Conflict-of-interest statement: The authors declare that they have no competing interests.
CARE Checklist (2016) statement: The authors have read the CARE Checklist (2016), and the manuscript was prepared and revised according to the CARE Checklist (2016).
Open-Access: This article is an open-access article that was selected by an in-house editor and fully peer-reviewed by external reviewers. It is distributed in accordance with the Creative Commons Attribution NonCommercial (CC BY-NC 4.0) license, which permits others to distribute, remix, adapt, build upon this work non-commercially, and license their derivative works on different terms, provided the original work is properly cited and the use is non-commercial. See: http://creativecommons.org/Licenses/by-nc/4.0/
Corresponding author: Young Jin Choi, MD, PhD, Professor, Department of Surgery, Chungbuk National University Hospital, Chungbuk National University College of Medicine, 1 Chungdae-ro, Seowon-gu, Cheongju 28644, South Korea. choiyj@chungbuk.ac.kr
Received: March 26, 2021
Peer-review started: March 26, 2021
First decision: June 15, 2021
Revised: June 19, 2021
Accepted: August 2, 2021
Article in press: August 2, 2021
Published online: September 16, 2021
Abstract
BACKGROUND

Due to the increasing number of diagnosed nonpalpable breast cancer cases, wire localization has been commonly performed for surgical guidance to remove nonpalpable breast lesions. This report presents a rare case of localized wire migration to a subcutaneous lesion of the upper back in a breast cancer patient undergoing breast-conserving surgery.

CASE SUMMARY

A 48-year-old female was scheduled for breast-conserving surgery for left breast cancer. Ultrasonography guided wire localization was performed intraoperatively by surgeon to localize the nonpalpable breast cancer. After axilla sentinel lymph node biopsy, we realized that the wire was not visualized. The wire was not found in the operation field, including the breast and axilla. Breast-conserving surgery was performed after wire re-localization. Intraoperative chest posteroanterior view revealed that the wire was located on the level of midaxillary line. Two days after the operation, a serial simple X-ray revealed that the wire was located on the subcutaneous lesion of the back. The wire tip was palpable under the skin of the upper back, and the wire was removed under local anesthesia.

CONCLUSION

Hooked wire misplacement can lead to fatal complications. Surgeons must consider the possibility of wire migration during breast cancer surgery.
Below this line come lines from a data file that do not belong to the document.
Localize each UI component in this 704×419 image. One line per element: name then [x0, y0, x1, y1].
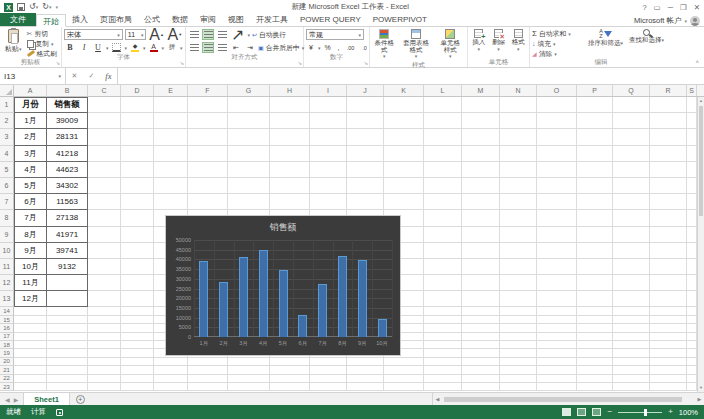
cell-L6[interactable]: [424, 178, 462, 194]
scroll-right-icon[interactable]: ▶: [695, 396, 704, 402]
row-header-7[interactable]: 7: [0, 194, 14, 210]
cell-F6[interactable]: [188, 178, 228, 194]
cell-B3[interactable]: 28131: [47, 129, 88, 145]
cell-R19[interactable]: [650, 349, 687, 357]
cell-L17[interactable]: [424, 333, 462, 341]
cell-Q8[interactable]: [613, 210, 650, 226]
cell-A17[interactable]: [14, 333, 47, 341]
wrap-text-button[interactable]: ↩自动换行: [252, 30, 286, 39]
cell-B7[interactable]: 11563: [47, 194, 88, 210]
cell-J23[interactable]: [347, 383, 384, 391]
cell-M5[interactable]: [462, 162, 500, 178]
chart-bar-8月[interactable]: [338, 256, 347, 337]
align-right-button[interactable]: [216, 42, 228, 53]
cell-M16[interactable]: [462, 324, 500, 332]
cell-M8[interactable]: [462, 210, 500, 226]
cell-G20[interactable]: [228, 358, 270, 366]
row-header-14[interactable]: 14: [0, 307, 14, 315]
chart-bar-1月[interactable]: [199, 261, 208, 337]
cell-Q5[interactable]: [613, 162, 650, 178]
cell-C7[interactable]: [88, 194, 121, 210]
cell-G21[interactable]: [228, 366, 270, 374]
cell-O16[interactable]: [537, 324, 577, 332]
cell-F7[interactable]: [188, 194, 228, 210]
ribbon-display-options-icon[interactable]: ▭: [654, 3, 661, 12]
cell-C16[interactable]: [88, 324, 121, 332]
cell-D22[interactable]: [121, 375, 154, 383]
dialog-launcher-icon[interactable]: ↘: [55, 60, 60, 66]
cell-B4[interactable]: 41218: [47, 146, 88, 162]
cell-R6[interactable]: [650, 178, 687, 194]
cell-D11[interactable]: [121, 259, 154, 275]
tab-开始[interactable]: 开始: [36, 14, 66, 27]
row-header-5[interactable]: 5: [0, 162, 14, 178]
cell-D23[interactable]: [121, 383, 154, 391]
number-format-select[interactable]: 常规▾: [306, 29, 364, 40]
cell-C13[interactable]: [88, 291, 121, 307]
column-header-I[interactable]: I: [310, 85, 347, 96]
cell-C20[interactable]: [88, 358, 121, 366]
cell-A12[interactable]: 11月: [14, 275, 47, 291]
column-header-B[interactable]: B: [47, 85, 88, 96]
cell-Q4[interactable]: [613, 146, 650, 162]
cell-O10[interactable]: [537, 243, 577, 259]
cell-N9[interactable]: [500, 227, 537, 243]
cell-D1[interactable]: [121, 97, 154, 113]
cell-C15[interactable]: [88, 316, 121, 324]
format-painter-button[interactable]: 格式刷: [27, 49, 57, 58]
cell-L10[interactable]: [424, 243, 462, 259]
cell-Q16[interactable]: [613, 324, 650, 332]
cell-Q10[interactable]: [613, 243, 650, 259]
cell-M21[interactable]: [462, 366, 500, 374]
orientation-button[interactable]: ↗: [230, 29, 245, 40]
cell-C8[interactable]: [88, 210, 121, 226]
cell-P2[interactable]: [577, 113, 613, 129]
cell-S6[interactable]: [687, 178, 697, 194]
cell-N3[interactable]: [500, 129, 537, 145]
cell-I6[interactable]: [310, 178, 347, 194]
fill-button[interactable]: ↓填充▾: [532, 39, 584, 48]
row-header-21[interactable]: 21: [0, 366, 14, 374]
cell-Q3[interactable]: [613, 129, 650, 145]
cell-B20[interactable]: [47, 358, 88, 366]
phonetic-button[interactable]: 拼: [166, 42, 178, 53]
align-bottom-button[interactable]: [216, 29, 228, 40]
cell-H20[interactable]: [270, 358, 310, 366]
cell-A13[interactable]: 12月: [14, 291, 47, 307]
account-area[interactable]: Microsoft 帐户 ▾: [634, 16, 704, 26]
cell-D18[interactable]: [121, 341, 154, 349]
cell-M20[interactable]: [462, 358, 500, 366]
cell-B8[interactable]: 27138: [47, 210, 88, 226]
cell-F20[interactable]: [188, 358, 228, 366]
cell-L5[interactable]: [424, 162, 462, 178]
cell-Q6[interactable]: [613, 178, 650, 194]
cell-M22[interactable]: [462, 375, 500, 383]
cell-P1[interactable]: [577, 97, 613, 113]
bold-button[interactable]: B: [64, 42, 76, 53]
cell-E1[interactable]: [154, 97, 188, 113]
column-header-Q[interactable]: Q: [613, 85, 650, 96]
cell-N1[interactable]: [500, 97, 537, 113]
cell-L14[interactable]: [424, 307, 462, 315]
cell-P20[interactable]: [577, 358, 613, 366]
cell-C9[interactable]: [88, 227, 121, 243]
tab-公式[interactable]: 公式: [138, 13, 166, 26]
cell-J5[interactable]: [347, 162, 384, 178]
cell-O15[interactable]: [537, 316, 577, 324]
enter-icon[interactable]: ✓: [88, 72, 94, 80]
cell-J21[interactable]: [347, 366, 384, 374]
cell-M1[interactable]: [462, 97, 500, 113]
cell-R17[interactable]: [650, 333, 687, 341]
cell-N17[interactable]: [500, 333, 537, 341]
delete-cells-button[interactable]: ✕ 删除▾: [490, 28, 508, 53]
cell-P4[interactable]: [577, 146, 613, 162]
cell-O3[interactable]: [537, 129, 577, 145]
cell-S14[interactable]: [687, 307, 697, 315]
zoom-slider[interactable]: [618, 412, 662, 413]
column-header-O[interactable]: O: [537, 85, 577, 96]
cell-A20[interactable]: [14, 358, 47, 366]
cell-E3[interactable]: [154, 129, 188, 145]
cell-S9[interactable]: [687, 227, 697, 243]
cell-M17[interactable]: [462, 333, 500, 341]
cell-L2[interactable]: [424, 113, 462, 129]
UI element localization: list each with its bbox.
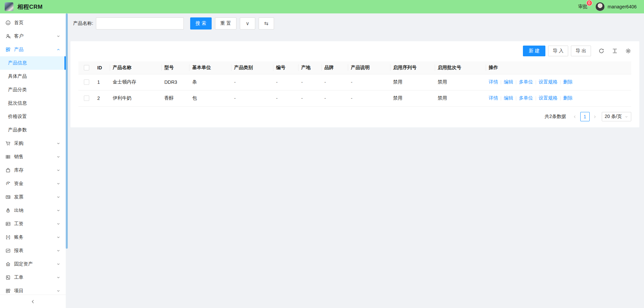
app-header: 相程CRM 审批 0 manager6406 — [0, 0, 644, 13]
cell-id: 2 — [95, 90, 110, 106]
row-density-icon[interactable] — [612, 48, 618, 54]
chevron-down-icon — [56, 262, 60, 266]
sidebar-item-accounting[interactable]: ¥ 账务 — [0, 231, 66, 244]
sidebar-subitem-product-info[interactable]: 产品信息 — [0, 56, 66, 70]
sidebar-item-work-orders[interactable]: 工单 — [0, 271, 66, 284]
approval-link[interactable]: 审批 0 — [578, 4, 588, 10]
sidebar-subitem-price-setting[interactable]: 价格设置 — [0, 110, 66, 123]
cell-category: - — [231, 90, 273, 106]
product-name-input[interactable] — [96, 17, 184, 29]
edit-link[interactable]: 编辑 — [504, 79, 513, 84]
sidebar-collapse-button[interactable] — [0, 295, 66, 308]
sidebar-item-label: 项目 — [14, 288, 56, 294]
sidebar-item-sales[interactable]: 销售 — [0, 150, 66, 164]
cell-batch-enabled: 禁用 — [435, 90, 486, 106]
delete-link[interactable]: 删除 — [563, 79, 573, 84]
edit-link[interactable]: 编辑 — [504, 95, 513, 101]
page-number-button[interactable]: 1 — [580, 112, 590, 121]
sidebar-item-label: 固定资产 — [14, 261, 56, 267]
invoice-icon: ¥ — [5, 194, 11, 200]
sidebar-subitem-label: 产品参数 — [8, 127, 27, 133]
chevron-right-icon — [593, 115, 597, 119]
expand-search-button[interactable]: ∨ — [240, 17, 255, 29]
search-button[interactable]: 搜 索 — [190, 17, 212, 29]
row-checkbox[interactable] — [84, 96, 89, 101]
prev-page-button[interactable] — [572, 112, 578, 121]
chevron-down-icon — [56, 222, 60, 226]
chevron-left-icon — [31, 299, 35, 304]
sidebar-item-label: 工单 — [14, 274, 56, 281]
action-divider — [560, 80, 560, 84]
cell-serial-enabled: 禁用 — [390, 74, 435, 90]
chevron-down-icon — [56, 249, 60, 253]
sidebar-subitem-label: 产品分类 — [8, 87, 27, 93]
sidebar-item-label: 发票 — [14, 194, 56, 200]
row-checkbox[interactable] — [84, 79, 89, 85]
chevron-down-icon — [625, 115, 628, 119]
sidebar-item-label: 客户 — [14, 33, 56, 39]
cell-model: DDR3 — [162, 74, 190, 90]
cell-id: 1 — [95, 74, 110, 90]
sidebar-item-cashier[interactable]: ¥ 出纳 — [0, 204, 66, 217]
new-button[interactable]: 新 建 — [523, 46, 545, 56]
sidebar-item-home[interactable]: 首页 — [0, 16, 66, 29]
sidebar-subitem-specific-product[interactable]: 具体产品 — [0, 70, 66, 83]
approval-label: 审批 — [578, 4, 588, 9]
sidebar-subitem-label: 价格设置 — [8, 114, 27, 120]
sidebar-item-invoices[interactable]: ¥ 发票 — [0, 190, 66, 204]
product-name-label: 产品名称: — [73, 20, 93, 26]
export-button[interactable]: 导 出 — [571, 46, 591, 56]
sidebar-subitem-product-category[interactable]: 产品分类 — [0, 83, 66, 97]
detail-link[interactable]: 详情 — [489, 79, 498, 84]
cart-icon — [5, 141, 11, 146]
header-category: 产品类别 — [231, 61, 273, 74]
sidebar-item-reports[interactable]: 报表 — [0, 244, 66, 257]
action-divider — [560, 96, 560, 101]
sidebar-item-fixed-assets[interactable]: ¥ 固定资产 — [0, 257, 66, 271]
username[interactable]: manager6406 — [608, 4, 637, 9]
cell-base-unit: 包 — [190, 90, 231, 106]
chevron-down-icon — [56, 289, 60, 293]
sidebar-subitem-label: 产品信息 — [8, 60, 27, 66]
sidebar-subitem-batch-info[interactable]: 批次信息 — [0, 97, 66, 110]
id-card-icon — [5, 221, 11, 227]
set-spec-link[interactable]: 设置规格 — [539, 79, 557, 84]
svg-text:¥: ¥ — [7, 209, 9, 212]
multi-unit-link[interactable]: 多单位 — [519, 79, 533, 84]
sidebar-item-funds[interactable]: ¥ 资金 — [0, 177, 66, 190]
import-button[interactable]: 导 入 — [548, 46, 568, 56]
house-yuan-icon: ¥ — [5, 261, 11, 267]
sidebar-item-customers[interactable]: 客户 — [0, 29, 66, 43]
action-divider — [536, 96, 536, 101]
table-header-row: ID 产品名称 型号 基本单位 产品类别 编号 产地 品牌 产品说明 启用序列号… — [78, 61, 631, 74]
refresh-icon[interactable] — [598, 48, 604, 54]
sidebar-item-salary[interactable]: 工资 — [0, 217, 66, 231]
sidebar-item-label: 报表 — [14, 248, 56, 254]
product-table-card: 新 建 导 入 导 出 ID 产品名称 — [70, 41, 639, 127]
sidebar-scrollbar[interactable] — [66, 13, 68, 249]
toggle-layout-button[interactable]: ⇆ — [259, 17, 274, 29]
chevron-down-icon — [56, 235, 60, 239]
cell-description: - — [348, 90, 390, 106]
sidebar-item-label: 资金 — [14, 181, 56, 187]
page-size-select[interactable]: 20 条/页 — [602, 112, 631, 121]
user-avatar[interactable] — [596, 2, 604, 11]
settings-gear-icon[interactable] — [625, 48, 631, 54]
sidebar-item-inventory[interactable]: 库存 — [0, 164, 66, 177]
delete-link[interactable]: 删除 — [563, 95, 573, 101]
sidebar-item-label: 出纳 — [14, 207, 56, 213]
header-checkbox-cell — [78, 61, 95, 74]
cell-product-name: 金士顿内存 — [110, 74, 162, 90]
detail-link[interactable]: 详情 — [489, 95, 498, 101]
select-all-checkbox[interactable] — [84, 65, 89, 70]
sidebar-subitem-product-params[interactable]: 产品参数 — [0, 123, 66, 137]
reset-button[interactable]: 重 置 — [215, 17, 236, 29]
multi-unit-link[interactable]: 多单位 — [519, 95, 533, 101]
funds-cycle-icon: ¥ — [5, 181, 11, 186]
customer-search-icon — [5, 34, 11, 39]
sidebar-item-purchase[interactable]: 采购 — [0, 137, 66, 150]
sidebar-item-products[interactable]: 产品 — [0, 43, 66, 56]
next-page-button[interactable] — [592, 112, 598, 121]
cell-origin: - — [299, 90, 322, 106]
set-spec-link[interactable]: 设置规格 — [539, 95, 557, 101]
Keywords: Breast carcinoma, Hooked wire, Migration, Nonpalpable breast lesion, Wire localization, Case report

Core Tip: Wire localization is commonly used method to localize nonpalpable breast cancer. Wire migration is infrequent complication, but the loss of a hooked wire can lead to fatal complications. Surgeons must consider the possibility of wire migration during breast cancer surgery, and the device must be found and removed.